TASK OBJECTIVE: Your answer should hold only the lines from the one with "PULL BOX 12x12x4 PB15" through the end of the records, repeated exactly and minus any pictures.

(Dataset entries)

----

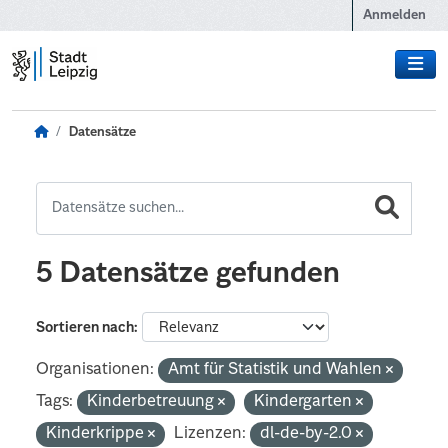
Zum Hauptinhalt wechseln
Anmelden
Datensätze
5 Datensätze gefunden
Sortieren nach
Organisationen:
Amt für Statistik und Wahlen
Tags:
Kinderbetreuung
Kindergarten
Kinderkrippe
Lizenzen:
dl-de-by-2.0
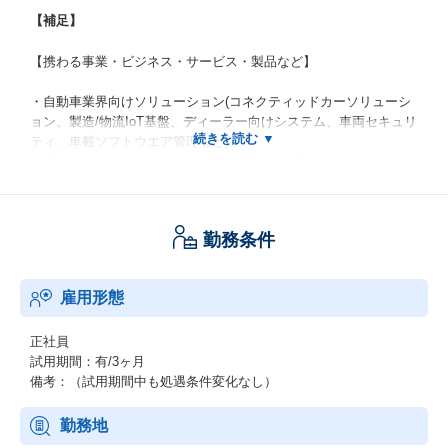
【補足】
【携わる事業・ビジネス・サービス・製品など】
・自動車業界向けソリューション(コネクティッドカーソリューシ
ョン、製造/物流IoT基盤、ディーラー向けシステム、車両セキュリ
ティ、車載ソフトウエア管理など)
・IT(戦略構想支援コンサルティング、大規模基幹システムインテ
グレーション、SAP S4/HANAなどERP導入、など)
・OT(設備インフラ、ロボティクスソリューション、など)
・プロダクト(各種クラウドサービス(SaaS, PaaS, IaaSなど)、ハ
勤務条件
ードウェア、ソフトウェア製品、など)
・DX、GX推進に向けた価値協創活動(同社研究所、デザイナー、
環境部門などとの協創活動)
雇用形態
【ポジションの魅力・やりがい・キャリアパス】
正社員
グローバルレベルで大きくスピーディーに変化する自動車業界を
試用期間：有/3ヶ月
フィールドに、担当するお客様の経営環境、戦略、課題を正確に
備考：（試用期間中も処遇条件変化なし）
捉え、
新規ビジネスの創出・既存ビジネスの最大化を推進して頂きま
勤務地
す。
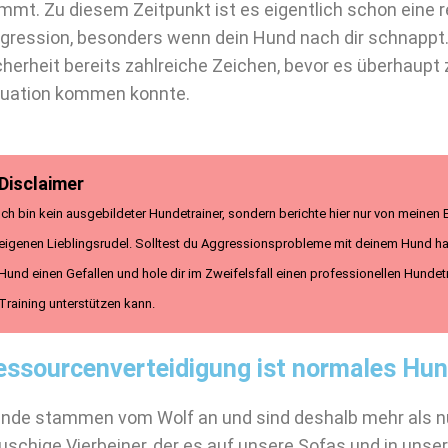
mmt. Zu diesem Zeitpunkt ist es eigentlich schon eine r
gression, besonders wenn dein Hund nach dir schnappt.
cherheit bereits zahlreiche Zeichen, bevor es überhaupt 
tuation kommen konnte.
Disclaimer
Ich bin kein ausgebildeter Hundetrainer, sondern berichte hier nur von meine
eigenen Lieblingsrudel. Solltest du Aggressionsprobleme mit deinem Hund hab
Hund einen Gefallen und hole dir im Zweifelsfall einen professionellen Hundet
Training unterstützen kann.
essourcenverteidigung ist normales Hu
nde stammen vom Wolf an und sind deshalb mehr als nur
auschige Vierbeiner, der es auf unsere Sofas und in uns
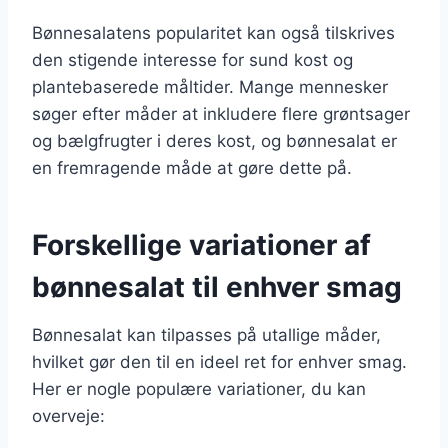
Bønnesalatens popularitet kan også tilskrives
den stigende interesse for sund kost og
plantebaserede måltider. Mange mennesker
søger efter måder at inkludere flere grøntsager
og bælgfrugter i deres kost, og bønnesalat er
en fremragende måde at gøre dette på.
Forskellige variationer af
bønnesalat til enhver smag
Bønnesalat kan tilpasses på utallige måder,
hvilket gør den til en ideel ret for enhver smag.
Her er nogle populære variationer, du kan
overveje:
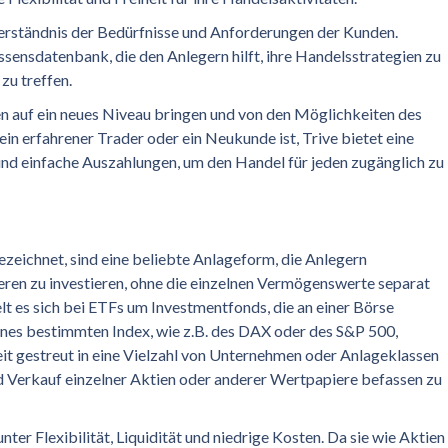
erständnis der Bedürfnisse und Anforderungen der Kunden.
sensdatenbank, die den Anlegern hilft, ihre Handelsstrategien zu
zu treffen.
n auf ein neues Niveau bringen und von den Möglichkeiten des
ein erfahrener Trader oder ein Neukunde ist, Trive bietet eine
nd einfache Auszahlungen, um den Handel für jeden zugänglich zu
zeichnet, sind eine beliebte Anlageform, die Anlegern
ieren zu investieren, ohne die einzelnen Vermögenswerte separat
t es sich bei ETFs um Investmentfonds, die an einer Börse
nes bestimmten Index, wie z.B. des DAX oder des S&P 500,
eit gestreut in eine Vielzahl von Unternehmen oder Anlageklassen
nd Verkauf einzelner Aktien oder anderer Wertpapiere befassen zu
nter Flexibilität, Liquidität und niedrige Kosten. Da sie wie Aktien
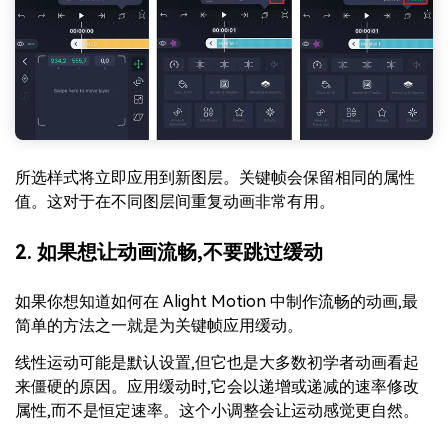
所选样式将立即应用到新图层。关键帧会保留相同的属性
值。这对于在不同图层间重复动画非常有用。
2. 如果想让动画流畅,不要跳过缓动
如果你想知道如何在 Alight Motion 中制作流畅的动画,最
简单的方法之一就是为关键帧应用缓动。
线性运动可能是默认设置,但它也是大多数初学者动画看起
来僵硬的原因。应用缓动时,它会以递增或递减的速率修改
属性,而不是恒定速率。这个小调整会让运动感觉更自然。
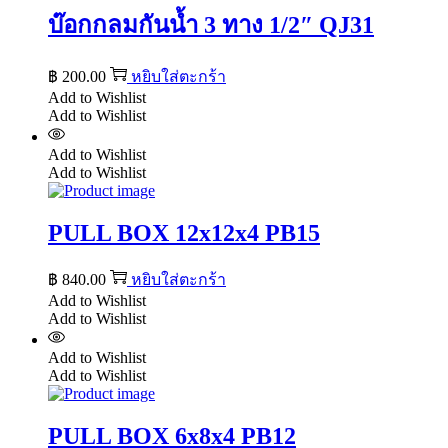
บ๊อกกลมกันน้ำ 3 ทาง 1/2″ QJ31
฿
200.00
หยิบใส่ตะกร้า
Add to Wishlist
Add to Wishlist
Add to Wishlist
Add to Wishlist
PULL BOX 12x12x4 PB15
฿
840.00
หยิบใส่ตะกร้า
Add to Wishlist
Add to Wishlist
Add to Wishlist
Add to Wishlist
PULL BOX 6x8x4 PB12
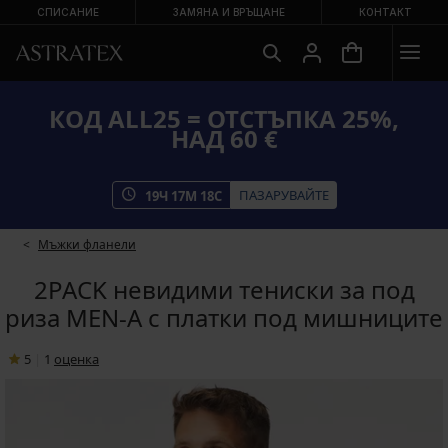
СПИСАНИЕ
ЗАМЯНА И ВРЪЩАНЕ
КОНТАКТ
КОД ALL25 = ОТСТЪПКА 25%,
НАД 60 €
ПАЗАРУВАЙТЕ
19
Ч
17
М
18
С
Мъжки фланели
2PACK невидими тениски за под
риза MEN-A с платки под мишниците
5
|
1
oценка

----

PROBLEM SOLUTION:
PULL BOX 12x12x4 PB15
฿
840.00
หยิบใส่ตะกร้า
Add to Wishlist
Add to Wishlist
Add to Wishlist
Add to Wishlist
PULL BOX 6x8x4 PB12
СПИСАНИЕ
ЗАМЯНА И ВРЪЩАНЕ
КОНТАКТ
КОД ALL25 = ОТСТЪПКА 25%,
НАД 60 €
ПАЗАРУВАЙТЕ
19
Ч
17
М
18
С
Мъжки фланели
2PACK невидими тениски за под
риза MEN-A с платки под мишниците
5
|
1
oценка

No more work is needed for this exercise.